# CSV Databases Merger
By Stephen Karl Larroque @ Coma Science Group, GIGA Research, University of Liege
Creation date: 2018-05-27
License: MIT
v1.3.6
2018-2019

DESCRIPTION:
Generic tool to merge two CSV databases based on the subject's name (hence expecting a column 'name' in each csv file).
This script will take care of fuzzy matching names and append all columns of each csv file, hence centralizing all informations into one file.

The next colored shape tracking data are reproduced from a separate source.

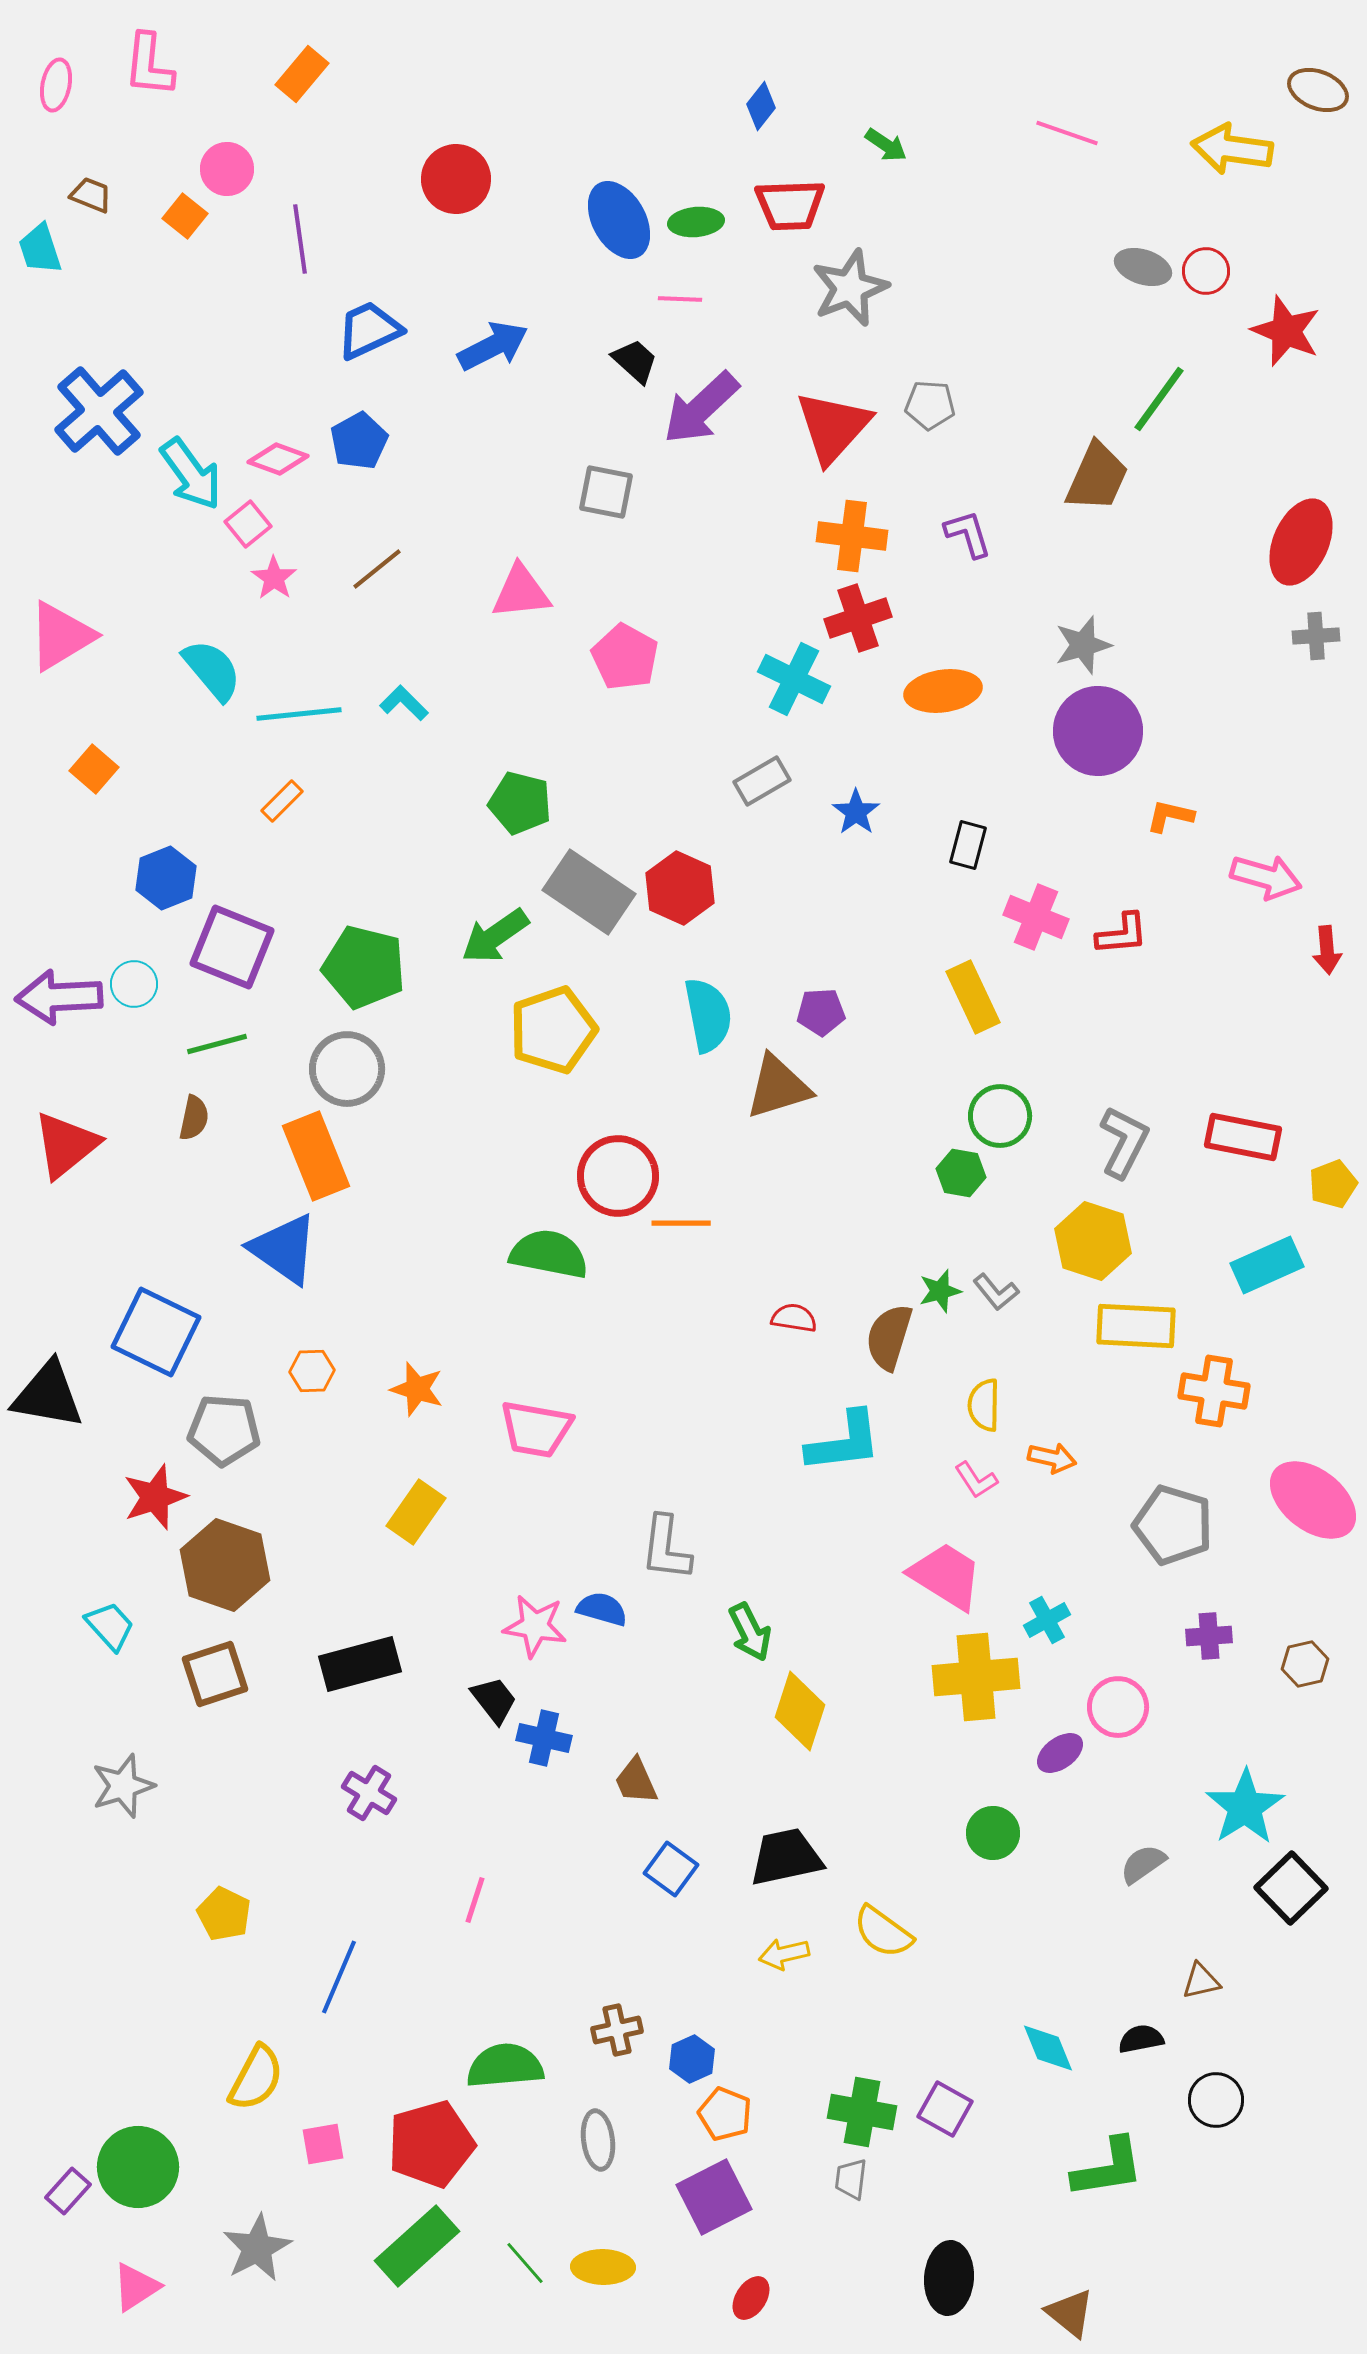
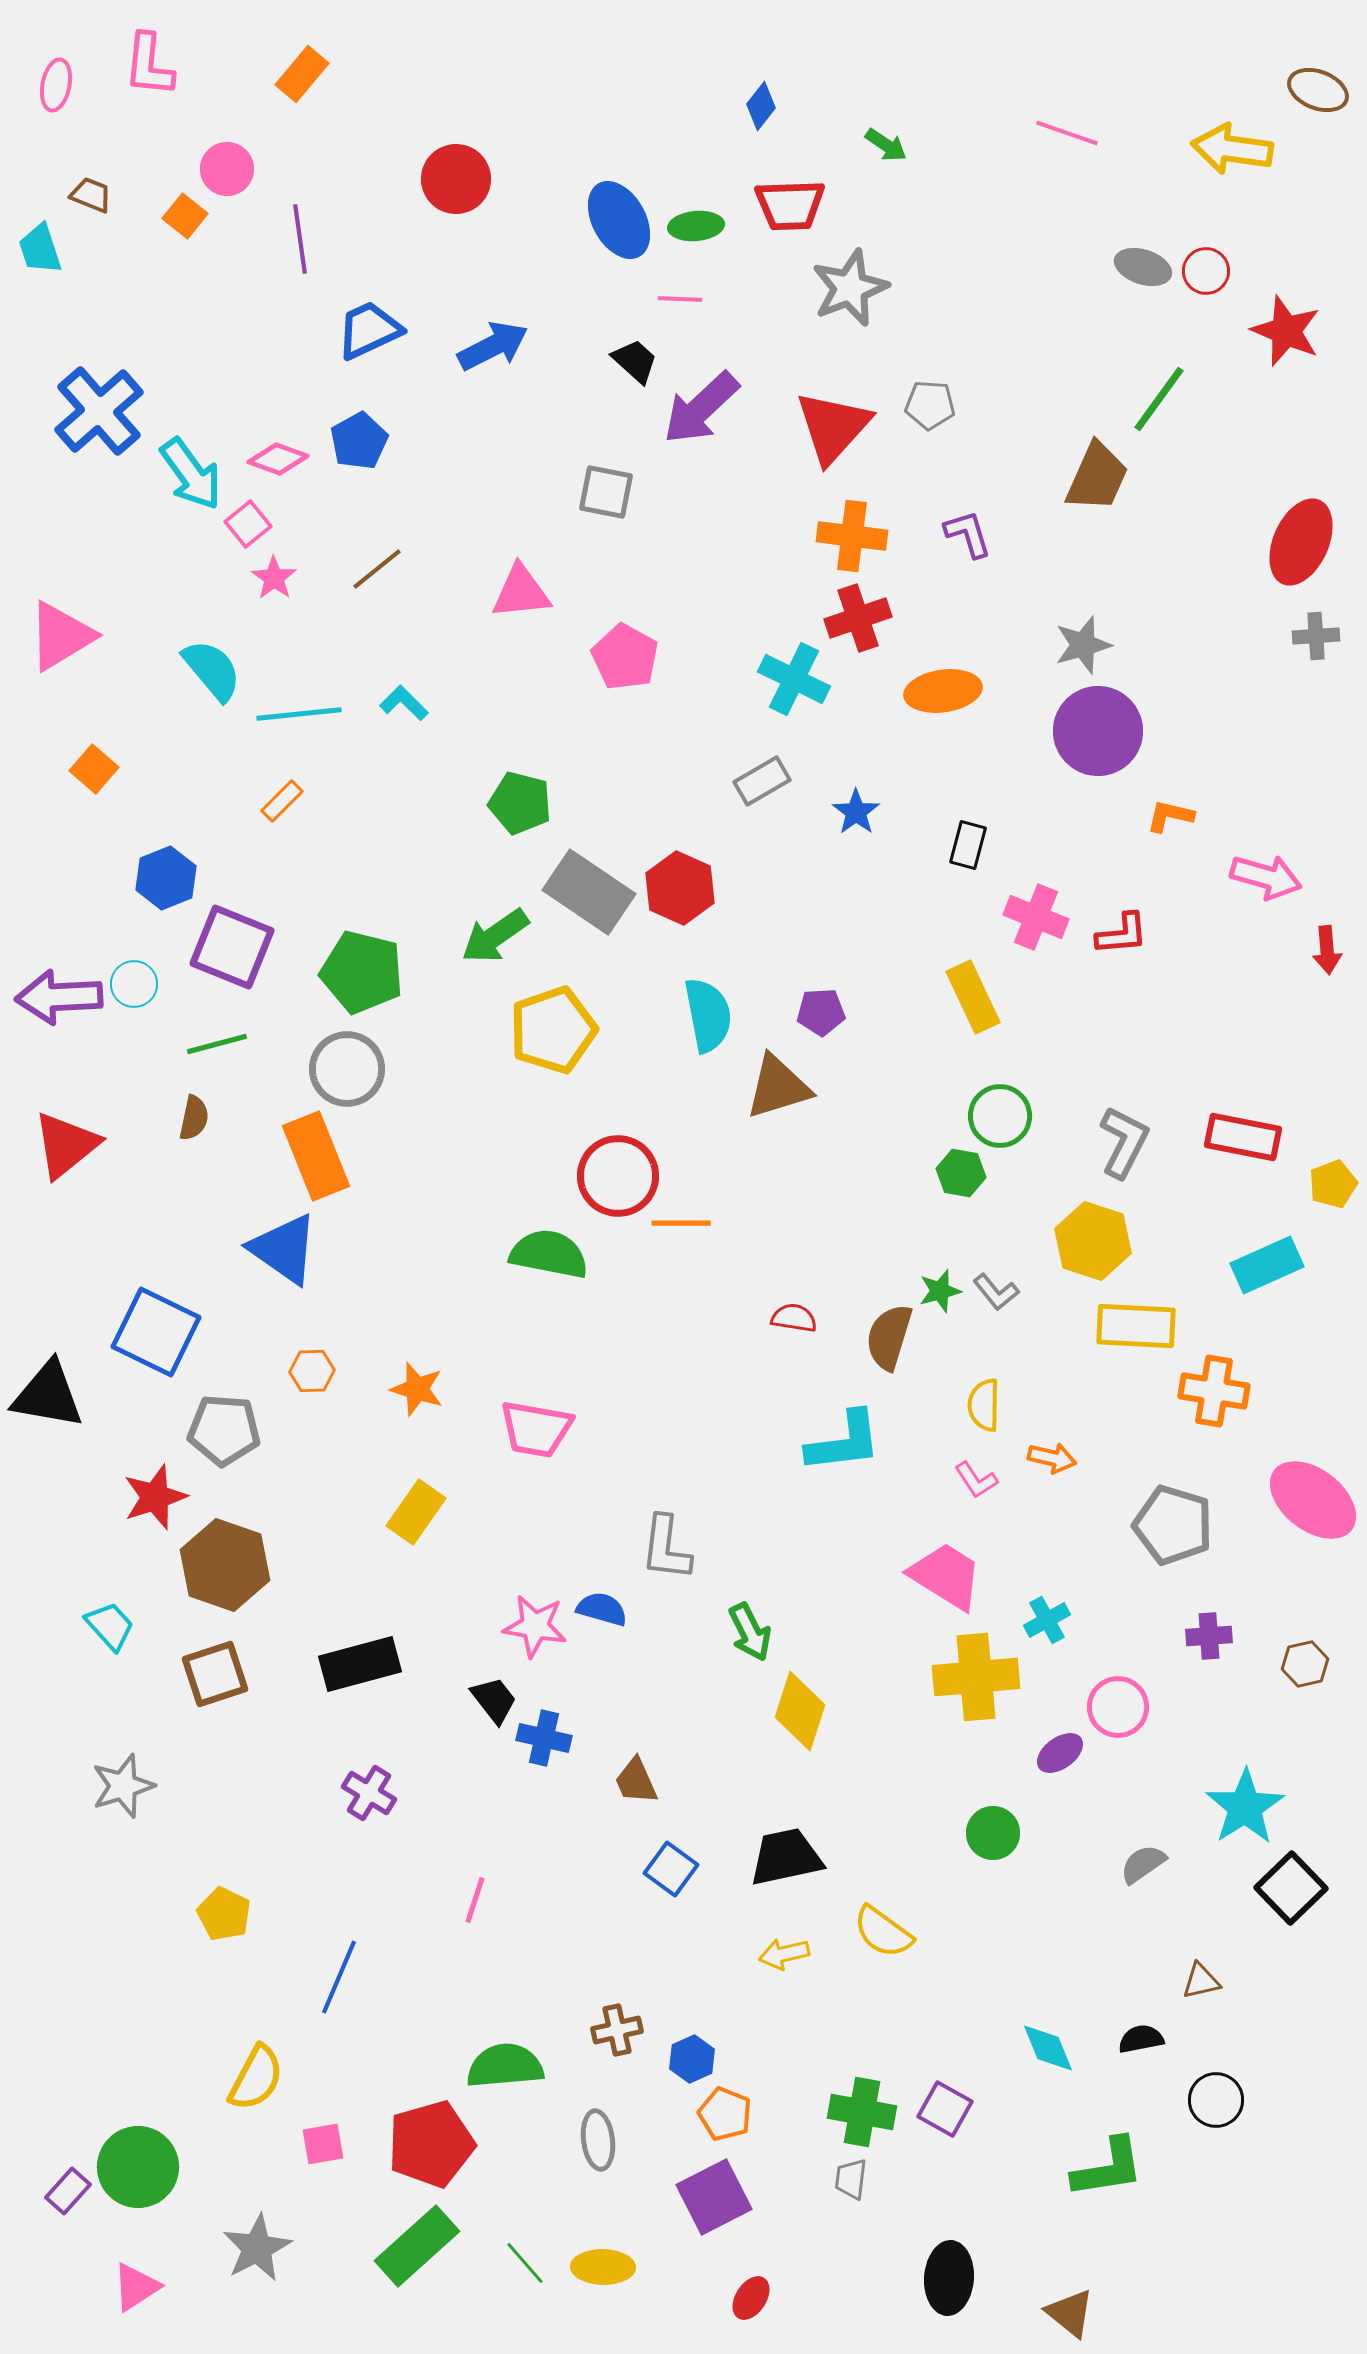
green ellipse at (696, 222): moved 4 px down
green pentagon at (364, 967): moved 2 px left, 5 px down
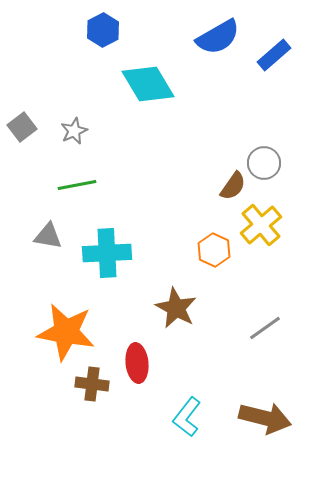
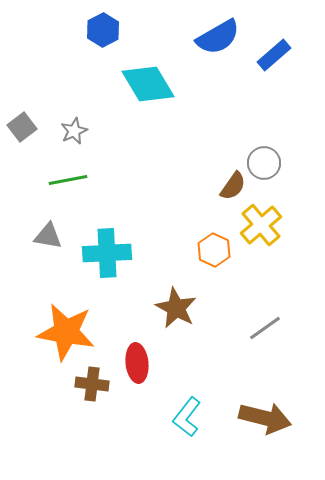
green line: moved 9 px left, 5 px up
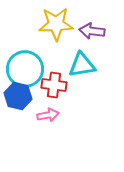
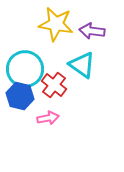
yellow star: rotated 12 degrees clockwise
cyan triangle: rotated 44 degrees clockwise
red cross: rotated 30 degrees clockwise
blue hexagon: moved 2 px right
pink arrow: moved 3 px down
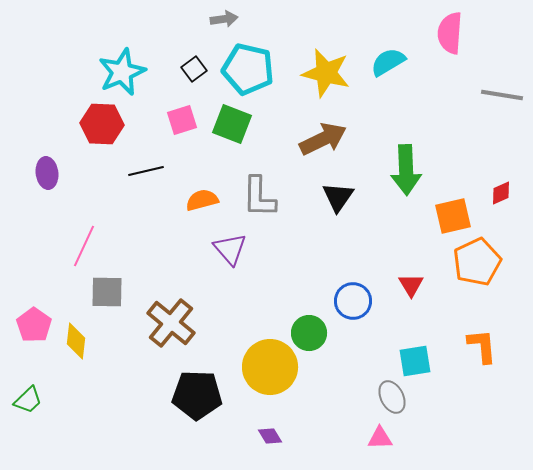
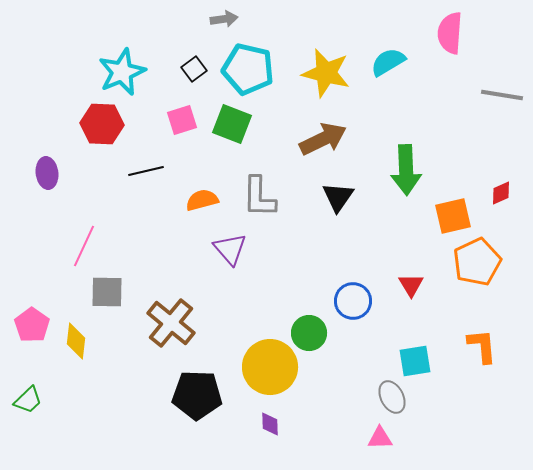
pink pentagon: moved 2 px left
purple diamond: moved 12 px up; rotated 30 degrees clockwise
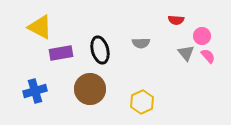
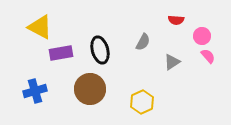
gray semicircle: moved 2 px right, 1 px up; rotated 60 degrees counterclockwise
gray triangle: moved 14 px left, 9 px down; rotated 36 degrees clockwise
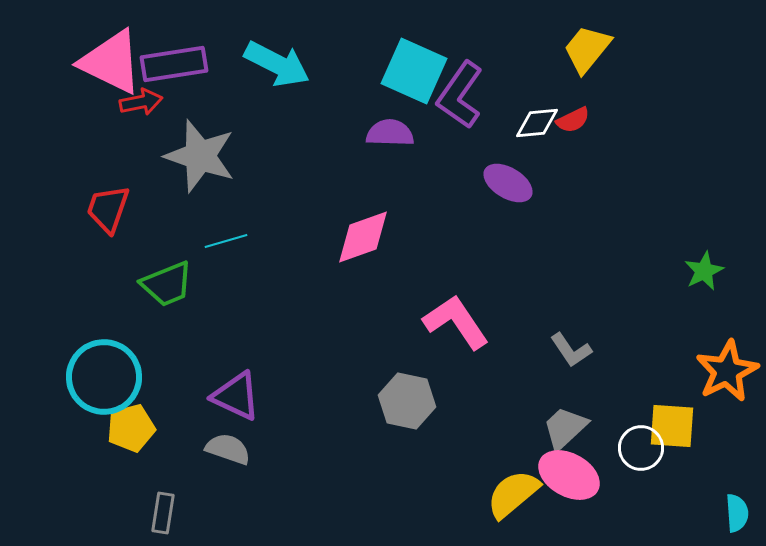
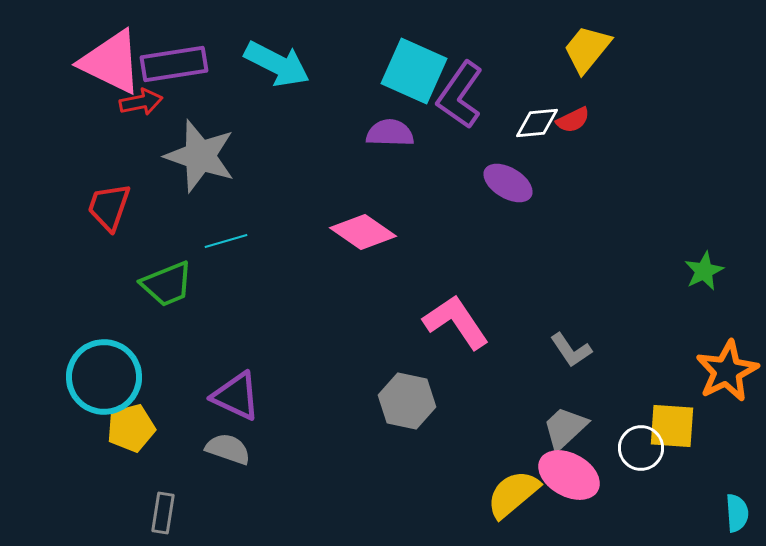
red trapezoid: moved 1 px right, 2 px up
pink diamond: moved 5 px up; rotated 54 degrees clockwise
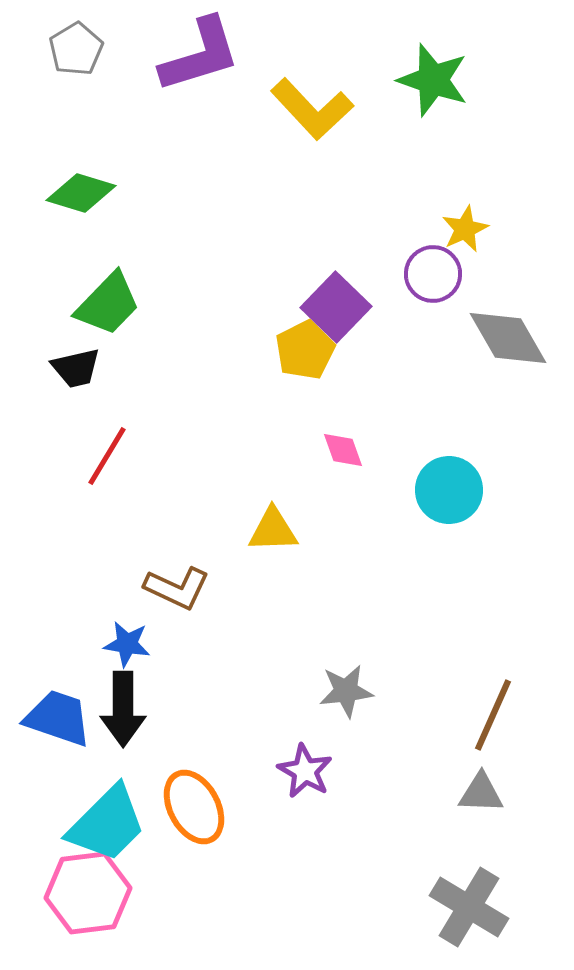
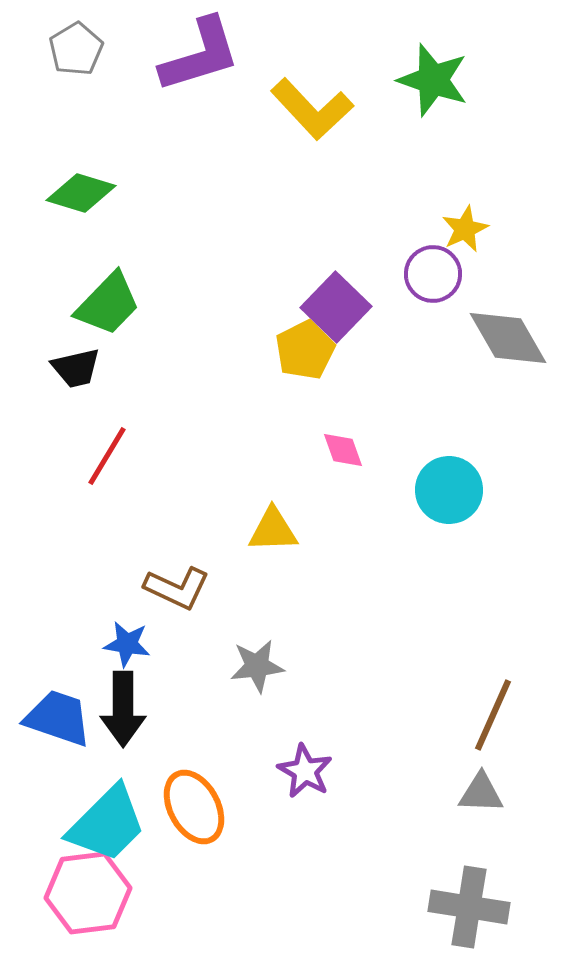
gray star: moved 89 px left, 25 px up
gray cross: rotated 22 degrees counterclockwise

Note: in case of multiple names/lines matching, they will all be concatenated into a single line: if one name in one of the two databases match multiple names/lines of the second database, then the second databases lines will be concatenated into one. In the opposite case (second database's name match multiple names in first database), the same holds.

INSTALL NOTE:
You need to pip install pandas before launching this script.
Tested on Python 2.7.13

USAGE:

TODO:
* Nothing here!

In [None]:
# Forcefully autoreload all python modules
%load_ext autoreload
%autoreload 2

In [None]:
# AUX FUNCTIONS

import os, sys

cur_path = os.path.realpath('.')
sys.path.append(os.path.join(cur_path, 'csg_fileutil_libs'))  # for unidecode and cleanup_name, because it does not support relative paths (yet?)

import re

from collections import OrderedDict
from csg_fileutil_libs.aux_funcs import save_df_as_csv, _tqdm, merge_two_df, df_remap_names, concat_vals, df_literal_eval, df_to_unicode_fast, reorder_cols_df


In [None]:
# PARAMETERS

# First (ID) database to merge (both need to have a column 'name'). The merged 'name' column will use the names from this database.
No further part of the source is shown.